Our relationship with our leaders has ontologically been acrimonious, and they lack the political savviness to redefine it meaningfully. Our leaders probably cannot function without antagonising Nigerians, and their public relations managers too cannot act outside that frame. The conception of their professional responsibility is locked into that debilitating cycle such that they can hardly imagine public interaction without slap downs and punch downs. Even if they discern that the irascibility some people display online is borne of frustration with a polity where nothing ever happens, they still cannot demonstrate empathy. They must necessarily antagonise their fellow citizens. Once behind the high walls of Aso Rock, they can no longer afford to see humans whose survival is threatened by the cluelessness of their employers and who have every reason—and right—to make demands on the government. All they see are pesky irritants who will not let them eat in peace. Their revert is duplicity, deceit, and the shallow-mindedness that suffuses every part of their communication.

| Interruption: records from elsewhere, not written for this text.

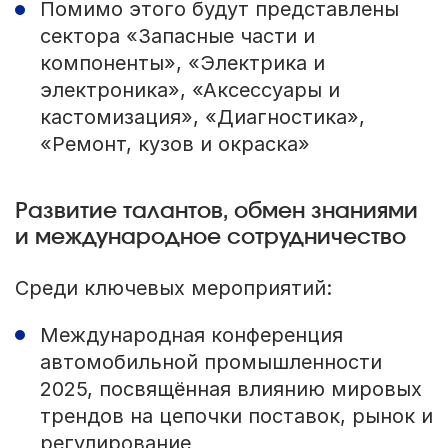
Помимо этого будут представлены
сектора «Запасные части и
компоненты», «Электрика и
электроника», «Аксессуары и
кастомизация», «Диагностика»,
«Ремонт, кузов и окраска»
Развитие талантов, обмен знаниями
и международное сотрудничество
Среди ключевых мероприятий:
Международная конференция
автомобильной промышленности
2025, посвящённая влиянию мировых
трендов на цепочки поставок, рынок и
регулирование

Looking at the spin they put out during those times Buhari was hospitalised outside of the country, you saw people in whom there is no truth. You assess how they dragged the presidency on social media like a rag cloth, and you see professional misfits. You consider the childishness of those who classified a section of Nigerians that refuses to drool before them into “wailers,” and what you see are small-minded bigots in high places. When you recall how these people poorly responded to the serious issues of insecurity that imperilled many Nigerian lives, you see people drained of their humanity. When you evaluate their double-fanged responses to the problems of corruption and its consequent denudation of the Nigerian value system, you see a bunch of frauds who add a lack of reflexivity to their hypocrisy. When your measure their dismissive attitude toward the economic hardship that Nigerians suffered under the watch of their inhumane principal, you see people shorn of their capacity to be reasonable humans.
On Monday, they will exit their respective offices (save for those lucky to be reabsorbed by the incoming administration). We will not miss them. Goodbye to their játijàti!